» YOUR ASSIGNMENT:
Drop the pictures and repeat the remaining data exactly.

» SUPPLIED INFORMATION:
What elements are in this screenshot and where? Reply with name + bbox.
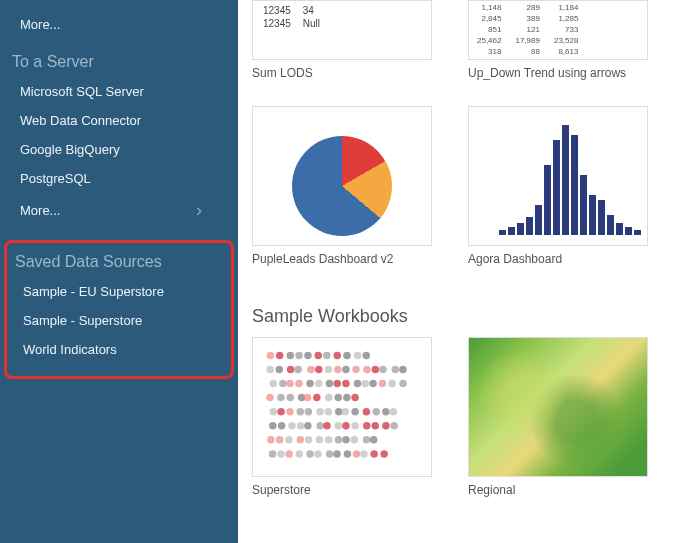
svg-point-89 <box>363 436 371 444</box>
svg-point-88 <box>351 436 359 444</box>
svg-point-37 <box>369 380 377 388</box>
svg-point-60 <box>351 408 359 416</box>
svg-point-82 <box>297 436 305 444</box>
svg-point-86 <box>335 436 343 444</box>
saved-sources-highlight: Saved Data Sources Sample - EU Superstor… <box>4 240 234 379</box>
server-wdc[interactable]: Web Data Connector <box>0 106 238 135</box>
svg-point-95 <box>306 450 314 458</box>
svg-point-90 <box>370 436 378 444</box>
card-puple[interactable]: PupleLeads Dashboard v2 <box>252 106 432 266</box>
svg-point-39 <box>388 380 396 388</box>
svg-point-99 <box>344 450 352 458</box>
svg-point-52 <box>277 408 285 416</box>
svg-point-28 <box>286 380 294 388</box>
caption-puple: PupleLeads Dashboard v2 <box>252 246 432 266</box>
svg-point-72 <box>335 422 343 430</box>
svg-point-30 <box>306 380 314 388</box>
svg-point-80 <box>276 436 284 444</box>
card-agora[interactable]: Agora Dashboard <box>468 106 648 266</box>
svg-point-13 <box>287 366 295 374</box>
svg-point-100 <box>353 450 361 458</box>
svg-point-83 <box>305 436 313 444</box>
svg-point-97 <box>326 450 334 458</box>
svg-point-11 <box>267 366 275 374</box>
svg-point-55 <box>305 408 313 416</box>
more-top[interactable]: More... <box>0 10 238 39</box>
svg-point-57 <box>325 408 333 416</box>
thumb-superstore <box>252 337 432 477</box>
svg-point-81 <box>285 436 293 444</box>
server-mssql[interactable]: Microsoft SQL Server <box>0 77 238 106</box>
svg-point-43 <box>287 394 295 402</box>
saved-superstore[interactable]: Sample - Superstore <box>7 306 231 335</box>
svg-point-14 <box>294 366 302 374</box>
caption-agora: Agora Dashboard <box>468 246 648 266</box>
svg-point-68 <box>297 422 305 430</box>
svg-point-59 <box>342 408 350 416</box>
main-area: 123453412345Null Sum LODS 1,1482891,1842… <box>238 0 683 543</box>
svg-point-21 <box>363 366 371 374</box>
server-bigquery[interactable]: Google BigQuery <box>0 135 238 164</box>
thumb-puple <box>252 106 432 246</box>
svg-point-98 <box>333 450 341 458</box>
svg-point-75 <box>363 422 371 430</box>
thumb-updown: 1,1482891,1842,8453891,28585112173325,46… <box>468 0 648 60</box>
caption-superstore: Superstore <box>252 477 432 497</box>
server-more[interactable]: More... › <box>0 193 238 228</box>
thumb-sum-lods: 123453412345Null <box>252 0 432 60</box>
card-updown[interactable]: 1,1482891,1842,8453891,28585112173325,46… <box>468 0 648 80</box>
svg-point-101 <box>360 450 368 458</box>
svg-point-69 <box>304 422 312 430</box>
svg-point-70 <box>316 422 324 430</box>
svg-point-64 <box>390 408 398 416</box>
svg-point-8 <box>343 352 351 360</box>
saved-eu-superstore[interactable]: Sample - EU Superstore <box>7 277 231 306</box>
card-regional[interactable]: Regional <box>468 337 648 497</box>
svg-point-56 <box>316 408 324 416</box>
svg-point-91 <box>269 450 277 458</box>
svg-point-46 <box>313 394 321 402</box>
svg-point-3 <box>295 352 303 360</box>
svg-point-31 <box>315 380 323 388</box>
server-postgres[interactable]: PostgreSQL <box>0 164 238 193</box>
svg-point-12 <box>276 366 284 374</box>
section-server: To a Server <box>0 39 238 77</box>
svg-point-4 <box>304 352 312 360</box>
svg-point-87 <box>342 436 350 444</box>
svg-point-15 <box>307 366 315 374</box>
svg-point-38 <box>379 380 387 388</box>
svg-point-76 <box>371 422 379 430</box>
svg-point-96 <box>314 450 322 458</box>
dot-plot-icon <box>257 342 427 472</box>
svg-point-65 <box>269 422 277 430</box>
svg-point-73 <box>342 422 350 430</box>
saved-world-indicators[interactable]: World Indicators <box>7 335 231 364</box>
svg-point-102 <box>370 450 378 458</box>
svg-point-67 <box>288 422 296 430</box>
svg-point-1 <box>276 352 284 360</box>
card-sum-lods[interactable]: 123453412345Null Sum LODS <box>252 0 432 80</box>
svg-point-10 <box>363 352 371 360</box>
svg-point-45 <box>304 394 312 402</box>
svg-point-49 <box>343 394 351 402</box>
svg-point-62 <box>373 408 381 416</box>
svg-point-79 <box>267 436 275 444</box>
thumb-agora <box>468 106 648 246</box>
svg-point-23 <box>379 366 387 374</box>
svg-point-19 <box>342 366 350 374</box>
svg-point-53 <box>286 408 294 416</box>
svg-point-92 <box>277 450 285 458</box>
svg-point-24 <box>392 366 400 374</box>
svg-point-26 <box>270 380 278 388</box>
svg-point-17 <box>325 366 333 374</box>
section-saved: Saved Data Sources <box>7 243 231 277</box>
svg-point-47 <box>325 394 333 402</box>
svg-point-18 <box>334 366 342 374</box>
svg-point-84 <box>316 436 324 444</box>
bar-chart-icon <box>499 125 641 235</box>
svg-point-6 <box>323 352 331 360</box>
svg-point-77 <box>382 422 390 430</box>
svg-point-74 <box>351 422 359 430</box>
card-superstore[interactable]: Superstore <box>252 337 432 497</box>
svg-point-63 <box>382 408 390 416</box>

» THE COMPLETED TASK:
What elements are in this screenshot and where? Reply with name + bbox.
svg-point-89 <box>363 436 371 444</box>
svg-point-88 <box>351 436 359 444</box>
svg-point-37 <box>369 380 377 388</box>
svg-point-60 <box>351 408 359 416</box>
svg-point-82 <box>297 436 305 444</box>
svg-point-86 <box>335 436 343 444</box>
saved-sources-highlight: Saved Data Sources Sample - EU Superstor… <box>4 240 234 379</box>
server-wdc[interactable]: Web Data Connector <box>0 106 238 135</box>
svg-point-95 <box>306 450 314 458</box>
svg-point-90 <box>370 436 378 444</box>
card-puple[interactable]: PupleLeads Dashboard v2 <box>252 106 432 266</box>
svg-point-39 <box>388 380 396 388</box>
svg-point-99 <box>344 450 352 458</box>
svg-point-52 <box>277 408 285 416</box>
svg-point-28 <box>286 380 294 388</box>
caption-puple: PupleLeads Dashboard v2 <box>252 246 432 266</box>
svg-point-72 <box>335 422 343 430</box>
svg-point-30 <box>306 380 314 388</box>
svg-point-80 <box>276 436 284 444</box>
card-agora[interactable]: Agora Dashboard <box>468 106 648 266</box>
svg-point-13 <box>287 366 295 374</box>
svg-point-100 <box>353 450 361 458</box>
svg-point-83 <box>305 436 313 444</box>
svg-point-97 <box>326 450 334 458</box>
svg-point-11 <box>267 366 275 374</box>
svg-point-55 <box>305 408 313 416</box>
more-top[interactable]: More... <box>0 10 238 39</box>
svg-point-57 <box>325 408 333 416</box>
thumb-superstore <box>252 337 432 477</box>
svg-point-81 <box>285 436 293 444</box>
server-mssql[interactable]: Microsoft SQL Server <box>0 77 238 106</box>
svg-point-43 <box>287 394 295 402</box>
saved-superstore[interactable]: Sample - Superstore <box>7 306 231 335</box>
svg-point-14 <box>294 366 302 374</box>
caption-agora: Agora Dashboard <box>468 246 648 266</box>
svg-point-68 <box>297 422 305 430</box>
svg-point-59 <box>342 408 350 416</box>
main-area: 123453412345Null Sum LODS 1,1482891,1842… <box>238 0 683 543</box>
svg-point-21 <box>363 366 371 374</box>
server-bigquery[interactable]: Google BigQuery <box>0 135 238 164</box>
thumb-puple <box>252 106 432 246</box>
svg-point-98 <box>333 450 341 458</box>
svg-point-75 <box>363 422 371 430</box>
thumb-updown: 1,1482891,1842,8453891,28585112173325,46… <box>468 0 648 60</box>
caption-superstore: Superstore <box>252 477 432 497</box>
server-more[interactable]: More... › <box>0 193 238 228</box>
thumb-sum-lods: 123453412345Null <box>252 0 432 60</box>
card-updown[interactable]: 1,1482891,1842,8453891,28585112173325,46… <box>468 0 648 80</box>
svg-point-101 <box>360 450 368 458</box>
svg-point-69 <box>304 422 312 430</box>
svg-point-70 <box>316 422 324 430</box>
svg-point-64 <box>390 408 398 416</box>
svg-point-8 <box>343 352 351 360</box>
saved-eu-superstore[interactable]: Sample - EU Superstore <box>7 277 231 306</box>
card-regional[interactable]: Regional <box>468 337 648 497</box>
svg-point-56 <box>316 408 324 416</box>
svg-point-91 <box>269 450 277 458</box>
svg-point-46 <box>313 394 321 402</box>
svg-point-3 <box>295 352 303 360</box>
svg-point-31 <box>315 380 323 388</box>
server-postgres[interactable]: PostgreSQL <box>0 164 238 193</box>
svg-point-12 <box>276 366 284 374</box>
section-server: To a Server <box>0 39 238 77</box>
svg-point-4 <box>304 352 312 360</box>
svg-point-87 <box>342 436 350 444</box>
svg-point-15 <box>307 366 315 374</box>
svg-point-38 <box>379 380 387 388</box>
svg-point-76 <box>371 422 379 430</box>
svg-point-96 <box>314 450 322 458</box>
dot-plot-icon <box>257 342 427 472</box>
svg-point-65 <box>269 422 277 430</box>
svg-point-73 <box>342 422 350 430</box>
saved-world-indicators[interactable]: World Indicators <box>7 335 231 364</box>
svg-point-102 <box>370 450 378 458</box>
svg-point-67 <box>288 422 296 430</box>
svg-point-1 <box>276 352 284 360</box>
card-sum-lods[interactable]: 123453412345Null Sum LODS <box>252 0 432 80</box>
svg-point-10 <box>363 352 371 360</box>
svg-point-45 <box>304 394 312 402</box>
svg-point-49 <box>343 394 351 402</box>
svg-point-62 <box>373 408 381 416</box>
svg-point-79 <box>267 436 275 444</box>
thumb-agora <box>468 106 648 246</box>
svg-point-23 <box>379 366 387 374</box>
svg-point-19 <box>342 366 350 374</box>
svg-point-53 <box>286 408 294 416</box>
svg-point-92 <box>277 450 285 458</box>
svg-point-24 <box>392 366 400 374</box>
svg-point-26 <box>270 380 278 388</box>
svg-point-17 <box>325 366 333 374</box>
section-saved: Saved Data Sources <box>7 243 231 277</box>
svg-point-47 <box>325 394 333 402</box>
svg-point-18 <box>334 366 342 374</box>
svg-point-84 <box>316 436 324 444</box>
bar-chart-icon <box>499 125 641 235</box>
svg-point-6 <box>323 352 331 360</box>
svg-point-77 <box>382 422 390 430</box>
svg-point-74 <box>351 422 359 430</box>
card-superstore[interactable]: Superstore <box>252 337 432 497</box>
svg-point-63 <box>382 408 390 416</box>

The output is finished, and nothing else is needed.